2013/01/18

プロはこう見る。マクドナルドの60秒キャンペーン



日経MJにコラムを持っているフリーアナウンサー・八塩圭子さんも1/18の寄稿でマックの60秒記事に触れていた。
マックの60秒キャンペーンの目的についてコメントしている記事だ。

ちなみに、この60秒キャンペーンに関する記事はもうこれで3つ目になるがご容赦願いたい・・・。


八塩氏のコラムによると、60秒キャンペーンの目的は次の3つ。
1. エンターテイメント性
2. 口コミ効果
3. 売上の増加

分かりやすいシンプルなキャンペーンなので、私が想定した目的と大体同じポイントが上げられている。
しかし、一部「うん?」というのもある。

一つ一つ見ていこう。


1. エンターテイメント性

退屈な待ち時間が、一分間でできるかどうかハラハラドキドキのゲーム性が生まれる。
いつもだったら、イライラ早く出てこないかな待っている時間が楽しい体験になる。
しかも間に合わなければハンバーガーの無料券まで貰える。

イライラ時間が楽しい時間に変わり、マクドナルドに食べに行った経験にプラスのイメージが重なることになるだろう。
顧客体験を向上させて、マクドナルドのファンを作るということも目的に含まれていたなら、なんとも計算高いプランニングだ。


2. 口コミ効果(話題にせずにはいられない)

今は体験を簡単に共有できる。ツイッターやFacebookで。
60秒キャンペーンが始まると、良くも悪くも体験記が書き込まれたそうだ。

やはりというか、検索をしてみると60秒に間に合ったけど作りが雑とか包装が悪いとかネガティブなコメントが多いらしい。
まあ、うまく60秒に間に合っちゃってデキも良ければ特に書き込むことがないから当然といえば当然。
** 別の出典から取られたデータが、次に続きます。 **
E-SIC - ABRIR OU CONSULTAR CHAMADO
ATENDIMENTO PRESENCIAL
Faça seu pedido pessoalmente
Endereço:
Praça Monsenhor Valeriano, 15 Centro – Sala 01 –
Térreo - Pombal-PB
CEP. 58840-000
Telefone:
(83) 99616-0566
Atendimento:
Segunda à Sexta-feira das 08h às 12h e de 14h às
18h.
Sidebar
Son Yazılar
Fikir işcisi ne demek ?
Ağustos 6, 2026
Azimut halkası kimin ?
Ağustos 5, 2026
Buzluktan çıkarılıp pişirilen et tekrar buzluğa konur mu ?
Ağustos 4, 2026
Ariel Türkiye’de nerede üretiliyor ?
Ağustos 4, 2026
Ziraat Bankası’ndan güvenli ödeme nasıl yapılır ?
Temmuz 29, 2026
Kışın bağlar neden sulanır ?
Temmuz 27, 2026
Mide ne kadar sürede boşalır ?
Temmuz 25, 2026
八塩氏は良いも悪いも含めて口コミを起こしたことに価値を見出している。
確かに万人が良いと認めることは口コミにならない。
ゴミ拾いのボランティアが話題にならないように。

人が思わず話さずには入られない体験にはイベント性が必要だ。


3. 売上が爆発的に増える???

最後に、1秒の短縮で8億円売上が上がるという、日本マクドナルド社長・原田氏の発言を受けて、爆発的な売上増を効果として上げている。
マクドナルドは注文を受けてから3分30秒で提供することを目安にしている。
計算通りだったら1200億円も売上増になる。そんなバカな。

もちろん八塩氏も1秒縮まるごとにリニアに8億円ずつ売上が上がるとは思っていないはずだ。
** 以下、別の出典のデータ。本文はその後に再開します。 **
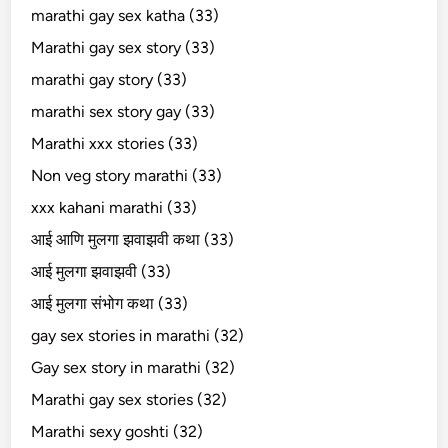
marathi gay sex katha (33)
Marathi gay sex story (33)
marathi gay story (33)
marathi sex story gay (33)
Marathi xxx stories (33)
Non veg story marathi (33)
xxx kahani marathi (33)
आई आणि मुलगा झवाझवी कथा (33)
आई मुलगा झवाझवी (33)
आई मुलगा संभोग कथा (33)
gay sex stories in marathi (32)
Gay sex story in marathi (32)
Marathi gay sex stories (32)
Marathi sexy goshti (32)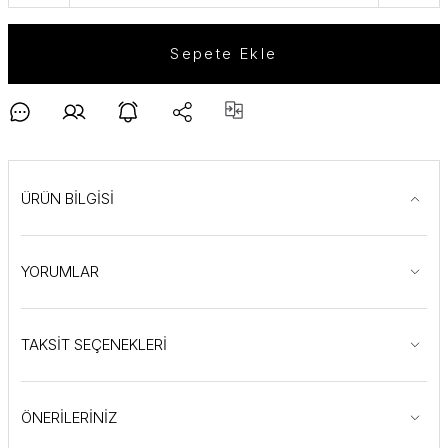
Sepete Ekle
ÜRÜN BİLGİSİ
YORUMLAR
TAKSİT SEÇENEKLERİ
ÖNERİLERİNİZ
それどころか、1秒縮まることによる売上増効果は相当小さいと思う。
売上が増えるとしても、マクドナルドに行こうとしたけど混んでる(と予想される)ので諦めた人たち分の機械損失が回避される程度だ。



それよりも、やはり待ち時間をポジティブな顧客経験に変えたことと、口コミ効果によるプライミング効果が大きいと思う。

お腹がすいたなぁ、お昼何食べようかなぁ。そう思った時に候補として上がることが飲食店の最初の関門。
良くも悪くも話題になるということは、この最初の関門を乗り越えやすくなるということ。 


待ち時間をポジティブな体験に変えるゲーミフィケーション。
思わず人に体験を話したくなるイベント性。